Text Box:   American Writers 2
  Gordon Hadfield
  MWF     1:00 - 1:50
  Reg. No.  196094
Text Box: 242
Text Box: This course follows the path of industrialization, urbanization, and war.  Beginning with the conclusion of the American Civil War in 1865, we will examine the first sprigs of modern American literature in the later work of Emily Dickinson and selections from Walt Whitman’s Leaves of Grass (1892). We may also encounter Herman Melville’s most monstrous novel: Moby Dick.  Next, we will encounter World War I, tracking Gertrude Stein’s lost generation, in selections from her own Tender Buttons (1914), Hemingway’s The Sun Also Rises (1926), and T.S. Eliot’s The Wasteland (1922).  We will also briefly examine the Harlem Renaissance and the works of other African American writers with selections from Langston Hughes The Weary Blues (1926) and Jean Toomer’s Cane (1923).

By the time World War II had ended in 1945, America was ready to burst.  Here we will run mad through the streets looking at the Beats: Allen Ginsberg’s Howl and Other Poems (1956), a selection from William Burroughs, and a selection from Jack Kerouac’s On The Road (1957).  We will also look into the New American poetries sparked by Donald Hall’s 1950 anthology, and head down South to investigate the mid-century short stories of Flannery O’Connor and William Faulkner.

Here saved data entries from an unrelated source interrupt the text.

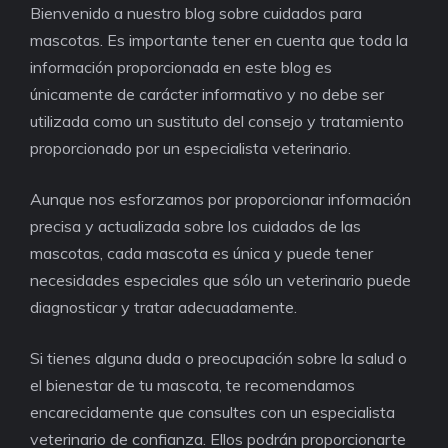
Bienvenido a nuestro blog sobre cuidados para
mascotas. Es importante tener en cuenta que toda la
información proporcionada en este blog es
únicamente de carácter informativo y no debe ser
utilizada como un sustituto del consejo y tratamiento
proporcionado por un especialista veterinario.
Aunque nos esforzamos por proporcionar información
precisa y actualizada sobre los cuidados de las
mascotas, cada mascota es única y puede tener
necesidades especiales que sólo un veterinario puede
diagnosticar y tratar adecuadamente.
Si tienes alguna duda o preocupación sobre la salud o
el bienestar de tu mascota, te recomendamos
encarecidamente que consultes con un especialista
veterinario de confianza. Ellos podrán proporcionarte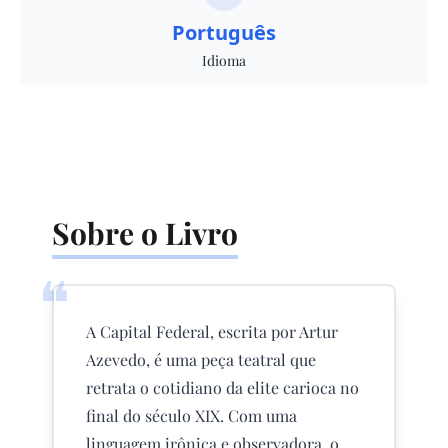
Português
Idioma
Sobre o Livro
❝
A Capital Federal, escrita por Artur
Azevedo, é uma peça teatral que
retrata o cotidiano da elite carioca no
final do século XIX. Com uma
linguagem irônica e observadora, o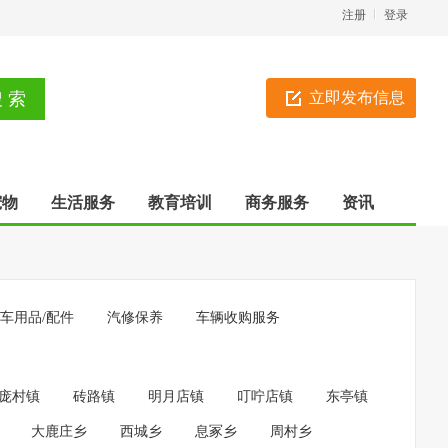
注册
登录
立即发布信息
宠物
生活服务
教育培训
商务服务
资讯
车用品/配件
汽修保养
车辆收购服务
庞村镇
砖路镇
明月店镇
叮咛店镇
东亭镇
大鹿庄乡
西城乡
息冢乡
周村乡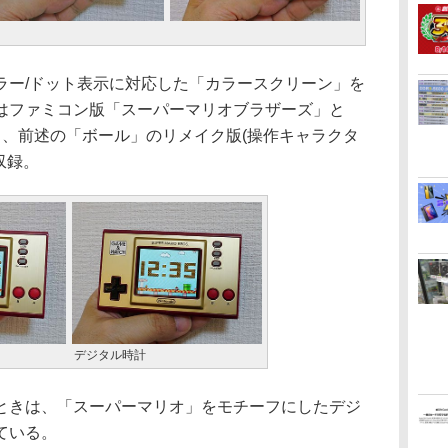
ー/ドット表示に対応した「カラースクリーン」を
はファミコン版「スーパーマリオブラザーズ」と
」、前述の「ボール」のリメイク版(操作キャラクタ
収録。
デジタル時計
きは、「スーパーマリオ」をモチーフにしたデジ
ている。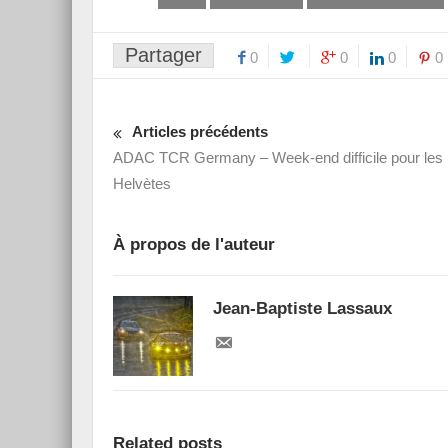
Partager
0
0
0
0
Articles précédents
ADAC TCR Germany – Week-end difficile pour les
Helvètes
À propos de l'auteur
Jean-Baptiste Lassaux
Related posts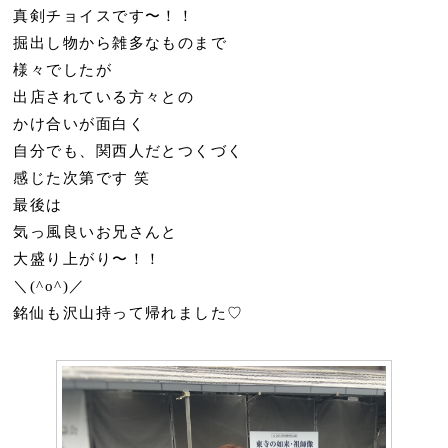
真剣チョイスです〜！！
掘出し物から雑多なものまで
様々でしたが
出店されている方々との
かけ合いが面白く
自分でも、関西人だとつくづく
感じた次第です 笑
最後は
気っ風良いお兄さんと
大盛り上がり〜！！
＼(^o^)／
銘仙も沢山持って帰れました♡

If we have even more time, we may spend a day or two looking into the Confessionalist poetry of Sylvia Plath and Anne Sexton. 
	
We will end in the post-Vietnam information economy of postmodernism.  Here we might encounter the cyberpunk work of Kathy Acker, Blood and Guts in High School (1978), and the cerebral critique of Don Delillo’s White Noise (1985).  We will also read selections from Lyn Hejinian’s My Life.

Possible Texts:
Acker, Kathy.  Blood and Guts in High School
Delillo, Don.  White Noise
Hemingway, Ernest. The Sun Also Rises
Melville, Herman.  Moby Dick
Stein, Gertrude.  Tender Buttons

Poems and short stories will be placed on on-line reserve and a packet will be available from Queen City Imaging.

Course requirements:  regular attendance, two 5-7 page essays, weekly/daily quizzes, and a midterm exam.